One other side note here. You really should not need to heat anything up externally while using the Champion. It creates its own heat when used and if it is not, something isn’t quite right.

On to question two. Your language is kind of aggressive there. ‘Eradicating’? I guess that is somewhat accurate, but it is a bit overkill. It really more allows volatile compounds to escape the chocolate and oxidizes other compounds in the chocolate chemically change to ‘softer and gentler’ flavor components.

Let’s get something out of the way. Tension. It really is pretty much binary. Whether the screw is just barely engaged or screwed all the way down, the tension produced is virtually constant since you have to compress a heavy spring just to engage it and the distance traveled over the span of a few turns is so minimal. So, yes, I have tested the tension/friction/heat correlation and found it basically non-existent.

. Long conching times. Too much is made of this. ‘Don’t go to long – it will make bland chocolate.’ ‘You have to go 72 hours – it’s what the Swiss do.’ In theory it is possible but it is an extreme case I have found. You really need to start with a really mild bean, roast it particularly long, mélange it significantly hot and go a long time and you can end up with brown cocoa mass. It honestly it takes a LOT of work to do that. And it really comes down to the fact that THE MELANGER IS NOT A CONCH! Likewise, it is NOT A REFINER. It is a MELANGER. Did that get your attention? I’m serious here. What we use at home is a Melanger. It refines and conches at the same time and consequently it is pretty well inefficient (compared to ‘Refiners’ and ‘Conches’) at refining and conching. It’s why it takes 18+ hours at a minimum to refine to 20-30 micron as opposed to many function build refiners that take minutes.

The same with the conching aspect. That oft touted magic ’72 hours’ for quality chocolate is a result of some tossed out factoid that some European chocolates were conched (in a purpose built Conch) for 3 days.

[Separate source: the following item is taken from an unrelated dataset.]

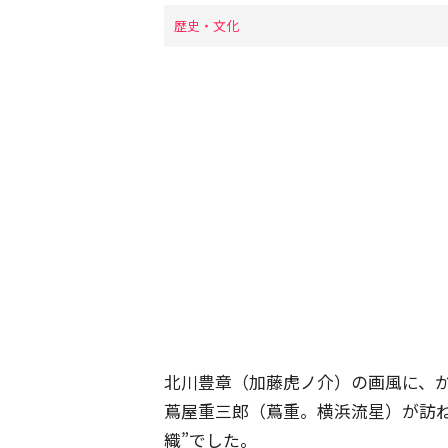
歴史・文化
北川豊章（加藤虎ノ介）の画風に、
蔦屋重三郎（蔦重。横浜流星）が訪
織”でした。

Melangers are not that good (read efficient) and show self regulation and diminishing returns over time. What that means it is nearly impossible to over refine or over conche in one. Over the years I have tried. Currently my longest test was 10 days. The short result was that the chocolate was ‘ready’ after 30 hours. And slightly different at 72 hours. At 5 days it was more mellow but by no means boring or ruined and at 10 days, I could not tell it apart from the samples of days 6-9.

As for blasting it with heat. No, this really does not work to well. It might drive off the volatiles more quickly, but it is just as likely to drive off chemical pre-cursors of compounds you want in your chocolate that will develop into complex flavors later.

So mostly, RELAX about it and stop trying to micro adjust the process where the effects are just lost in the noise/randomness of the process.

I’ll relate the three times I made un-unique and down right boring chocolate.

1) I started with a delicate Criollo. I roasted it a touch heavy. It put it in the Melanger for 3 days at 130 F (still flavorful) and THEN added heat (to 155 F) and ran it for another 24 hours. This was then boring chocolate.

2) I used a blow dryer to heat the chocolate directly. It effectively stripped the chocolate of flavor. Not so much the heat but the actively blowing air.

3) I added 1 t of baking soda per lb of chocolate and ran it 2-3 hours. Boring!

In all three cases I pushed it to extremes ON PURPOSE. There have been many a batch of test chocolate that I’ve run for 4 days just because I busy and didn’t feel like dealing with it….and it was just fine and fully good enough for me to approve the sample for purchase. Yes, it was some different….but I’ve made two batches of chocolate in theory identically and had them come out different, so that does not say a whole lot.

I developed most of these procedures and equipment for approachability. What that means is you may not have the control you think you want, but it also means that if you give both a chance you will make good if not great chocolate time and again.